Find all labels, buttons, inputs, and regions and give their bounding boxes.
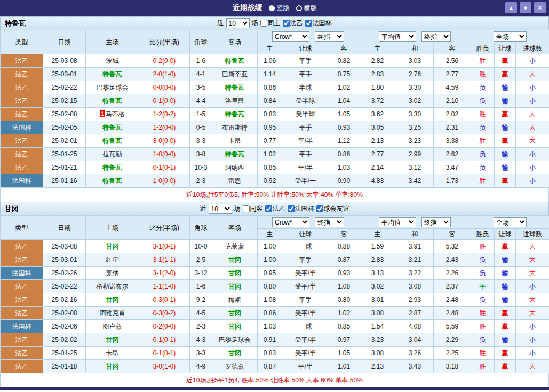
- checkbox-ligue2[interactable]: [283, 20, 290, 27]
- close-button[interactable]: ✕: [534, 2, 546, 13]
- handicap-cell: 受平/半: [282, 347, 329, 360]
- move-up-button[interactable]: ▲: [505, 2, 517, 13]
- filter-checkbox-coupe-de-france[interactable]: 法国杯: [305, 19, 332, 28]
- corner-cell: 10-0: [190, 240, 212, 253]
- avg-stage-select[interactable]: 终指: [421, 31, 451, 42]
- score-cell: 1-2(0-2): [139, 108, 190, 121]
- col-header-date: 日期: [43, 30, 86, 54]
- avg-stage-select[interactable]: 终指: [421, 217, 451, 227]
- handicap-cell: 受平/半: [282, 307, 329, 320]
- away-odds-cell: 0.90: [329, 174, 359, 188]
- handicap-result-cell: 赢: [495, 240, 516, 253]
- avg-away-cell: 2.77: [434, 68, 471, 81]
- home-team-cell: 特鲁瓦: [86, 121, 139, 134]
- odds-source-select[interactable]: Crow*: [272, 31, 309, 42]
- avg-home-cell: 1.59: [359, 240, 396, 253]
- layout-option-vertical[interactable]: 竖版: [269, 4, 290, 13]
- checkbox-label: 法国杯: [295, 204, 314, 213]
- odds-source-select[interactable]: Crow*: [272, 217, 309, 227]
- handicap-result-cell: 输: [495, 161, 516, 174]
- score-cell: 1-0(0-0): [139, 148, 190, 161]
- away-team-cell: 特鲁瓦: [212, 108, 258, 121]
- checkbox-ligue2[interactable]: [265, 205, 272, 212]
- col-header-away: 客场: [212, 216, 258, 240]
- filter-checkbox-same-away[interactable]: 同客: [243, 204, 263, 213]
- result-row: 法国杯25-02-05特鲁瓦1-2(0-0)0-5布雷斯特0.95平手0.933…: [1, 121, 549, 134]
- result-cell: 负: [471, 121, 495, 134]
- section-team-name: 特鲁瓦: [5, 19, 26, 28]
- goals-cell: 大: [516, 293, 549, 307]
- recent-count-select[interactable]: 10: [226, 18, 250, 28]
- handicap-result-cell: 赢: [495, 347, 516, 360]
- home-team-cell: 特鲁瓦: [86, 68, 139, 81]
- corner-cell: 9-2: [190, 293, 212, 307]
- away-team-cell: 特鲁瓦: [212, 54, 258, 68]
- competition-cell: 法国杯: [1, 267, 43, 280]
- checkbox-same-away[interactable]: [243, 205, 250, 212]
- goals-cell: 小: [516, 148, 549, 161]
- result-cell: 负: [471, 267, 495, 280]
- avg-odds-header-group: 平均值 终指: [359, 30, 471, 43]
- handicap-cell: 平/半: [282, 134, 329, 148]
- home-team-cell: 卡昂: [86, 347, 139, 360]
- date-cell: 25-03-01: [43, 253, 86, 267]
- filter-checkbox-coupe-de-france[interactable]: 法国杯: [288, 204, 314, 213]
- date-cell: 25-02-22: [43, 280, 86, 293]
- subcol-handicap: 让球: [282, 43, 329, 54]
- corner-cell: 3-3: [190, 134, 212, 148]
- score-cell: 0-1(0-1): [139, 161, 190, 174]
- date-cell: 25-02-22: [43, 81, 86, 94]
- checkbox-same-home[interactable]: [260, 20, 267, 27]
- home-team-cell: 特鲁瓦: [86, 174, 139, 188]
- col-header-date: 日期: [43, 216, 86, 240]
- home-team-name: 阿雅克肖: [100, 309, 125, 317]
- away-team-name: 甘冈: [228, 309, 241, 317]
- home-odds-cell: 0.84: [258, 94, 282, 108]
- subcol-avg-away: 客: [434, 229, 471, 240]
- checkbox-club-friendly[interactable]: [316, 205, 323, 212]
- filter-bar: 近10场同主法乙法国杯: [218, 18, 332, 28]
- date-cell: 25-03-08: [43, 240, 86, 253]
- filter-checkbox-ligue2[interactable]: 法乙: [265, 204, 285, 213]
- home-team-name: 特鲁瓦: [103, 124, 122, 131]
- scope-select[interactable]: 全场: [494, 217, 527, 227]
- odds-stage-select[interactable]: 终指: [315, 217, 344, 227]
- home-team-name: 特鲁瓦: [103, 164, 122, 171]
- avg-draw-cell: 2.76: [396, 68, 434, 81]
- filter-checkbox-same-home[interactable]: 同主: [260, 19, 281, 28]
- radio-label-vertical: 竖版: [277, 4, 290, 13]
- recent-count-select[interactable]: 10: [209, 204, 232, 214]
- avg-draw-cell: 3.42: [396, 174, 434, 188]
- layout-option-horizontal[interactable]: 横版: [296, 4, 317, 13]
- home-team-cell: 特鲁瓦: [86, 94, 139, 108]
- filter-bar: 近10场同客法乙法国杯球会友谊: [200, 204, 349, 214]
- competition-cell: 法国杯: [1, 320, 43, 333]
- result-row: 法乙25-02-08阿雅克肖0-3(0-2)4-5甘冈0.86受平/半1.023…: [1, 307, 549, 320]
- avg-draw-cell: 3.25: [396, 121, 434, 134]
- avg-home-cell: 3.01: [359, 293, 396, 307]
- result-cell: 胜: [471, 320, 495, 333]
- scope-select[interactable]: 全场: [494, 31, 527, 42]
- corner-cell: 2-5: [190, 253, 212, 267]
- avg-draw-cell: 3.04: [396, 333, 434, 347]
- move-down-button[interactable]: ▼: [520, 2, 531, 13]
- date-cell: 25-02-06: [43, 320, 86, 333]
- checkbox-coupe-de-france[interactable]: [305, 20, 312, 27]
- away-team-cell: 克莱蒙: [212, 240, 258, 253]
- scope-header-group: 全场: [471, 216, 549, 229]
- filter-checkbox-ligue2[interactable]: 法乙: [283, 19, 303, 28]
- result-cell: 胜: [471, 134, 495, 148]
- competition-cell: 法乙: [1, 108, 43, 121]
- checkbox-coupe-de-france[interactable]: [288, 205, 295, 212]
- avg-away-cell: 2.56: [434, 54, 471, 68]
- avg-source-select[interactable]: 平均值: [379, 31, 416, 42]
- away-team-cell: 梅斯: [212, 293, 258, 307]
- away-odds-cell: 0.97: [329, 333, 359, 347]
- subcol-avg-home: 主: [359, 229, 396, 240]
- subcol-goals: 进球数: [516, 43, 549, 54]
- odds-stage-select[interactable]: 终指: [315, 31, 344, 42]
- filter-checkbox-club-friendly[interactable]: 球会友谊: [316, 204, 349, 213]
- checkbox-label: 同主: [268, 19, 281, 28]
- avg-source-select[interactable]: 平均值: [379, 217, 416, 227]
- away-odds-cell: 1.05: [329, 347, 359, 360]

______

§ PROBLEM TO SOLVE
Your answer must be the records above, copied exactly, with no pictures.

§ REPLY TO THE EXERCISE
Find all labels, buttons, inputs, and regions and give their bounding boxes.
- checkbox-ligue2[interactable]: [283, 20, 290, 27]
- close-button[interactable]: ✕: [534, 2, 546, 13]
- handicap-cell: 受平/半: [282, 347, 329, 360]
- move-up-button[interactable]: ▲: [505, 2, 517, 13]
- filter-checkbox-coupe-de-france[interactable]: 法国杯: [305, 19, 332, 28]
- corner-cell: 10-0: [190, 240, 212, 253]
- avg-stage-select[interactable]: 终指: [421, 31, 451, 42]
- score-cell: 1-2(0-2): [139, 108, 190, 121]
- col-header-date: 日期: [43, 30, 86, 54]
- avg-stage-select[interactable]: 终指: [421, 217, 451, 227]
- handicap-cell: 受平/半: [282, 307, 329, 320]
- away-odds-cell: 0.90: [329, 174, 359, 188]
- handicap-result-cell: 赢: [495, 240, 516, 253]
- avg-away-cell: 2.77: [434, 68, 471, 81]
- home-team-cell: 特鲁瓦: [86, 121, 139, 134]
- odds-source-select[interactable]: Crow*: [272, 31, 309, 42]
- avg-home-cell: 1.59: [359, 240, 396, 253]
- layout-option-vertical[interactable]: 竖版: [269, 4, 290, 13]
- checkbox-label: 法国杯: [295, 204, 314, 213]
- odds-source-select[interactable]: Crow*: [272, 217, 309, 227]
- handicap-result-cell: 输: [495, 161, 516, 174]
- score-cell: 1-0(0-0): [139, 148, 190, 161]
- away-team-cell: 特鲁瓦: [212, 108, 258, 121]
- checkbox-ligue2[interactable]: [265, 205, 272, 212]
- col-header-away: 客场: [212, 216, 258, 240]
- filter-checkbox-same-away[interactable]: 同客: [243, 204, 263, 213]
- result-row: 法国杯25-02-05特鲁瓦1-2(0-0)0-5布雷斯特0.95平手0.933…: [1, 121, 549, 134]
- result-cell: 负: [471, 121, 495, 134]
- section-team-name: 特鲁瓦: [5, 19, 26, 28]
- goals-cell: 大: [516, 293, 549, 307]
- recent-count-select[interactable]: 10: [226, 18, 250, 28]
- handicap-result-cell: 赢: [495, 347, 516, 360]
- home-team-cell: 特鲁瓦: [86, 68, 139, 81]
- corner-cell: 9-2: [190, 293, 212, 307]
- away-team-cell: 特鲁瓦: [212, 54, 258, 68]
- competition-cell: 法国杯: [1, 267, 43, 280]
- checkbox-same-away[interactable]: [243, 205, 250, 212]
- goals-cell: 小: [516, 148, 549, 161]
- result-cell: 负: [471, 267, 495, 280]
- avg-odds-header-group: 平均值 终指: [359, 30, 471, 43]
- handicap-cell: 平/半: [282, 134, 329, 148]
- home-team-cell: 卡昂: [86, 347, 139, 360]
- date-cell: 25-03-01: [43, 253, 86, 267]
- filter-checkbox-coupe-de-france[interactable]: 法国杯: [288, 204, 314, 213]
- date-cell: 25-02-22: [43, 280, 86, 293]
- subcol-handicap: 让球: [282, 43, 329, 54]
- corner-cell: 3-3: [190, 134, 212, 148]
- score-cell: 0-1(0-1): [139, 161, 190, 174]
- date-cell: 25-02-22: [43, 81, 86, 94]
- checkbox-same-home[interactable]: [260, 20, 267, 27]
- home-team-cell: 特鲁瓦: [86, 174, 139, 188]
- col-header-date: 日期: [43, 216, 86, 240]
- home-team-name: 阿雅克肖: [100, 309, 125, 317]
- away-team-name: 甘冈: [228, 309, 241, 317]
- home-odds-cell: 0.84: [258, 94, 282, 108]
- subcol-avg-away: 客: [434, 229, 471, 240]
- checkbox-club-friendly[interactable]: [316, 205, 323, 212]
- filter-bar: 近10场同主法乙法国杯: [218, 18, 332, 28]
- date-cell: 25-03-08: [43, 240, 86, 253]
- filter-checkbox-ligue2[interactable]: 法乙: [265, 204, 285, 213]
- home-team-name: 特鲁瓦: [103, 124, 122, 131]
- scope-select[interactable]: 全场: [494, 217, 527, 227]
- odds-stage-select[interactable]: 终指: [315, 217, 344, 227]
- home-team-name: 特鲁瓦: [103, 164, 122, 171]
- avg-draw-cell: 2.76: [396, 68, 434, 81]
- filter-checkbox-same-home[interactable]: 同主: [260, 19, 281, 28]
- radio-label-vertical: 竖版: [277, 4, 290, 13]
- recent-count-select[interactable]: 10: [209, 204, 232, 214]
- avg-draw-cell: 3.42: [396, 174, 434, 188]
- layout-option-horizontal[interactable]: 横版: [296, 4, 317, 13]
- home-team-cell: 特鲁瓦: [86, 94, 139, 108]
- filter-bar: 近10场同客法乙法国杯球会友谊: [200, 204, 349, 214]
- competition-cell: 法国杯: [1, 320, 43, 333]
- result-row: 法乙25-02-08阿雅克肖0-3(0-2)4-5甘冈0.86受平/半1.023…: [1, 307, 549, 320]
- avg-draw-cell: 3.25: [396, 121, 434, 134]
- avg-home-cell: 3.01: [359, 293, 396, 307]
- result-cell: 胜: [471, 320, 495, 333]
- scope-select[interactable]: 全场: [494, 31, 527, 42]
- corner-cell: 2-5: [190, 253, 212, 267]
- avg-draw-cell: 3.04: [396, 333, 434, 347]
- move-down-button[interactable]: ▼: [520, 2, 531, 13]
- date-cell: 25-02-06: [43, 320, 86, 333]
- checkbox-coupe-de-france[interactable]: [305, 20, 312, 27]
- away-team-cell: 克莱蒙: [212, 240, 258, 253]
- scope-header-group: 全场: [471, 216, 549, 229]
- filter-checkbox-ligue2[interactable]: 法乙: [283, 19, 303, 28]
- result-cell: 胜: [471, 134, 495, 148]
- competition-cell: 法乙: [1, 108, 43, 121]
- checkbox-coupe-de-france[interactable]: [288, 205, 295, 212]
- avg-away-cell: 2.56: [434, 54, 471, 68]
- avg-source-select[interactable]: 平均值: [379, 31, 416, 42]
- away-team-cell: 梅斯: [212, 293, 258, 307]
- away-odds-cell: 0.97: [329, 333, 359, 347]
- subcol-avg-home: 主: [359, 229, 396, 240]
- subcol-goals: 进球数: [516, 43, 549, 54]
- odds-stage-select[interactable]: 终指: [315, 31, 344, 42]
- filter-checkbox-club-friendly[interactable]: 球会友谊: [316, 204, 349, 213]
- checkbox-label: 同主: [268, 19, 281, 28]
- avg-source-select[interactable]: 平均值: [379, 217, 416, 227]
- away-odds-cell: 1.05: [329, 347, 359, 360]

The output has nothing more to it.